▶ [ACTIVITY] Please give the entries below again exactly, omitting every picture.
════════════════
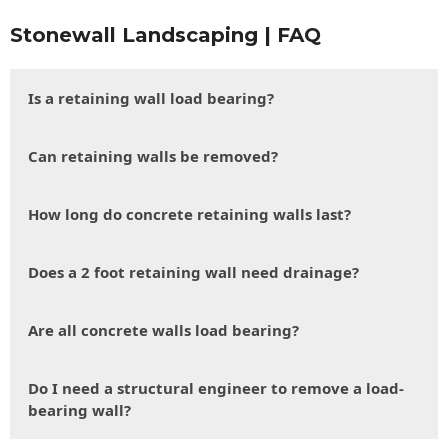
Stonewall Landscaping | FAQ
Is a retaining wall load bearing?
Can retaining walls be removed?
How long do concrete retaining walls last?
Does a 2 foot retaining wall need drainage?
Are all concrete walls load bearing?
Do I need a structural engineer to remove a load-
bearing wall?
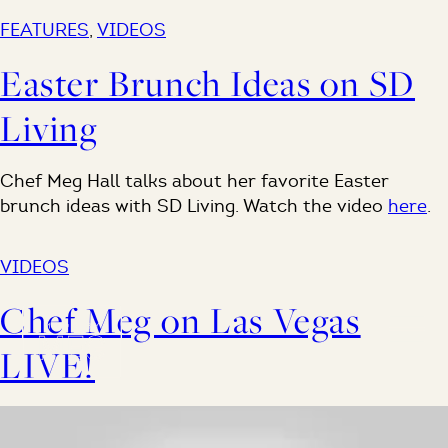
FEATURES
,
VIDEOS
Easter Brunch Ideas on SD
Living
Chef Meg Hall talks about her favorite Easter
brunch ideas with SD Living. Watch the video
here
.
VIDEOS
Chef Meg on Las Vegas
LIVE!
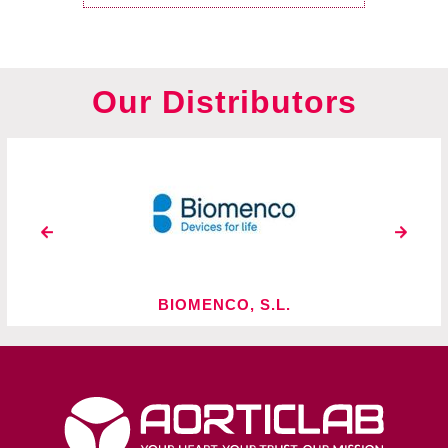
Our Distributors
O, S.L.
BIO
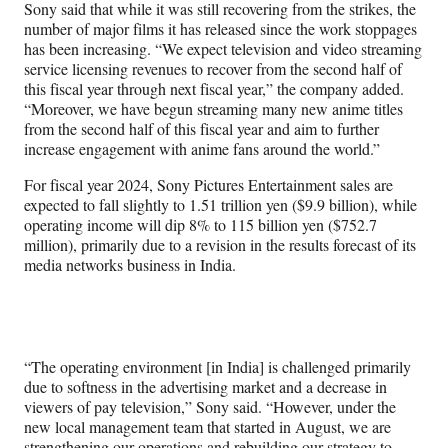
Sony said that while it was still recovering from the strikes, the
number of major films it has released since the work stoppages
has been increasing. “We expect television and video streaming
service licensing revenues to recover from the second half of
this fiscal year through next fiscal year,” the company added.
“Moreover, we have begun streaming many new anime titles
from the second half of this fiscal year and aim to further
increase engagement with anime fans around the world.”
For fiscal year 2024, Sony Pictures Entertainment sales are
expected to fall slightly to 1.51 trillion yen ($9.9 billion), while
operating income will dip 8% to 115 billion yen ($752.7
million), primarily due to a revision in the results forecast of its
media networks business in India.
“The operating environment [in India] is challenged primarily
due to softness in the advertising market and a decrease in
viewers of pay television,” Sony said. “However, under the
new local management team that started in August, we are
strengthening our operations and rebuilding our strategy to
════════════════
▶ [ANSWER AREA]
Stonewall Landscaping | FAQ
Is a retaining wall load bearing?
Can retaining walls be removed?
How long do concrete retaining walls last?
Does a 2 foot retaining wall need drainage?
Are all concrete walls load bearing?
Do I need a structural engineer to remove a load-
bearing wall?
FEATURES
,
VIDEOS
Easter Brunch Ideas on SD
Living
Chef Meg Hall talks about her favorite Easter
brunch ideas with SD Living. Watch the video
here
.
VIDEOS
Chef Meg on Las Vegas
LIVE!
Our Distributors
O, S.L.
BIO
Sony said that while it was still recovering from the strikes, the
number of major films it has released since the work stoppages
has been increasing. “We expect television and video streaming
service licensing revenues to recover from the second half of
this fiscal year through next fiscal year,” the company added.
“Moreover, we have begun streaming many new anime titles
from the second half of this fiscal year and aim to further
increase engagement with anime fans around the world.”
For fiscal year 2024, Sony Pictures Entertainment sales are
expected to fall slightly to 1.51 trillion yen ($9.9 billion), while
operating income will dip 8% to 115 billion yen ($752.7
million), primarily due to a revision in the results forecast of its
media networks business in India.
“The operating environment [in India] is challenged primarily
due to softness in the advertising market and a decrease in
viewers of pay television,” Sony said. “However, under the
new local management team that started in August, we are
strengthening our operations and rebuilding our strategy to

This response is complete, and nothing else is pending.